Background: Maturity Onset Diabetes of the Young (MODY) is a monogenic type of diabetes caused by a single gene mutation. Up to date 14 different MODY subtypes have been identified. Mutations in the glucokinase (MODY 3) and hepatic nuclear factor 1 alpha (HNF1A) (MODY 2) are the most frequent causes of MODY in all populations studied. Patients with MODY are misdiagnosed with type 1 or type 2 diabetes. Identifying patients with MODY is important as it affects treatment, for example, MODY 2 patients need no treatment, whereas those diagnosed with MODY 3 are very sensitive to low doses of sulphonylureas. To date, no data is available on the prevalence of MODY in populations from Africa. Thus, we aimed to investigate and report on the incidence of MODY, specifically mutations in the HNF1A gene in a population from the Western Cape.
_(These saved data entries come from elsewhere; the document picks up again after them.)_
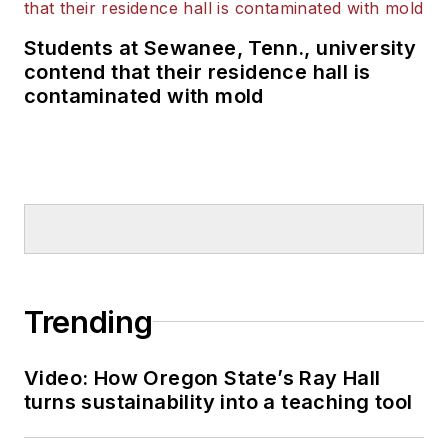
Students at Sewanee, Tenn., university
contend that their residence hall is
contaminated with mold
Trending
Video: How Oregon State’s Ray Hall
turns sustainability into a teaching tool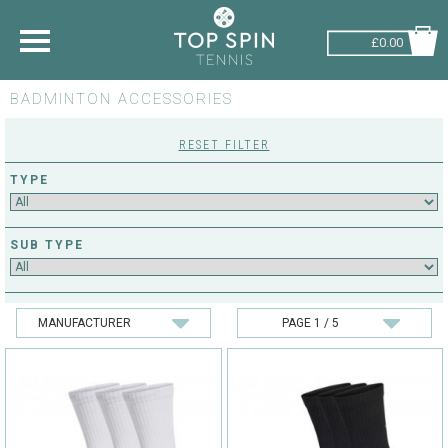
£0.00
BADMINTON ACCESSORIES
SHOP BY SPORT
RESET FILTER
TENNIS
TYPE
BADMINTON
SQUASH
SUB TYPE
PICKLEBALL
PADEL
RACKETBALL
ADVICE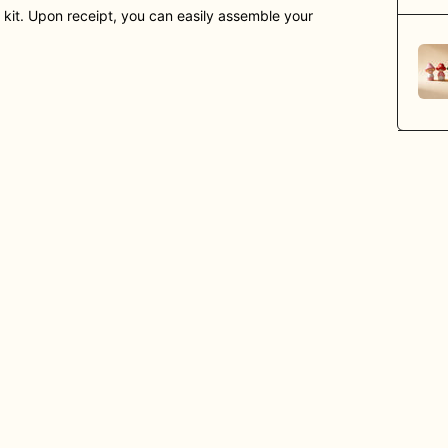
) kit. Upon receipt, you can easily assemble your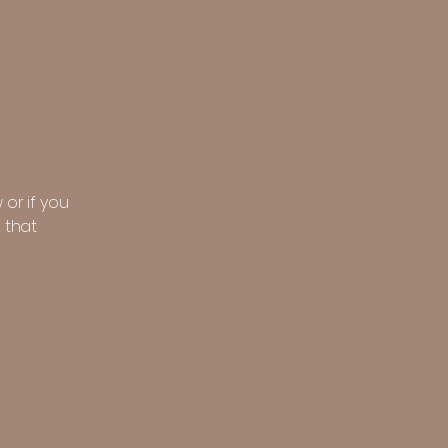
 or if you
 that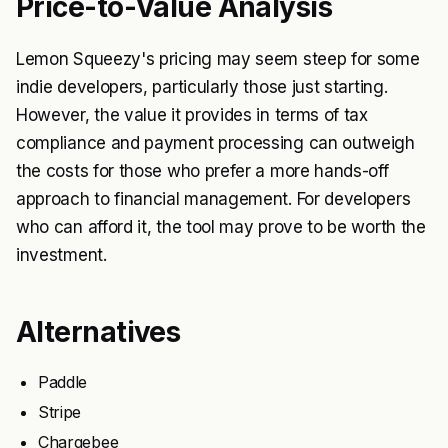
Price-to-Value Analysis
Lemon Squeezy's pricing may seem steep for some
indie developers, particularly those just starting.
However, the value it provides in terms of tax
compliance and payment processing can outweigh
the costs for those who prefer a more hands-off
approach to financial management. For developers
who can afford it, the tool may prove to be worth the
investment.
Alternatives
Paddle
Stripe
Chargebee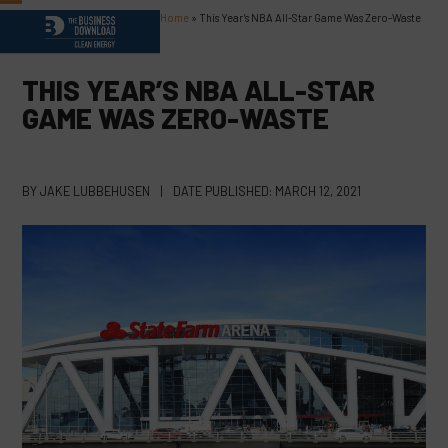
Skip
Home
»
This Year’s NBA All-Star Game Was Zero-Waste
Open
Close
to
content
mobile
mobile
THIS YEAR’S NBA ALL-STAR
menu
menu
GAME WAS ZERO-WASTE
BY
JAKE LUBBEHUSEN
|
DATE PUBLISHED:
MARCH 12, 2021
Methods: In this study, we screened for HNF1A MODY (MODY 3) mutations (rs115080759, rs140491072 rs137853245, and rs142318174) in 1639 (males = 406) individuals using real-time PCR. Positive MODY samples were confirmed by subsequent sequencing. All individuals underwent an oral glucose tolerance test. Results: The mean age of participants was 47.1±15.6 in males and 49.9±15.1 females. We identified 12 (0.73%) individuals with HNF1A gene polymorphisms; 12/1642 of rs115080759. Seven participants with a SNP in rs115080759 presented with normoglycemia, one with prediabetes, and four with diabetes. No polymorphism was detected in three SNPs; rs140491072, rs137853245 and rs142318174. Discussion and conclusion: To our knowledge, this is the first African study on MODY, and the incidence is similar to that reported in other studies. The results suggest that MODY is misdiagnosed with other types of diabetes in Africa; therefore, our findings support the introduction of diagnostic genetic testing for MODY in South Africa.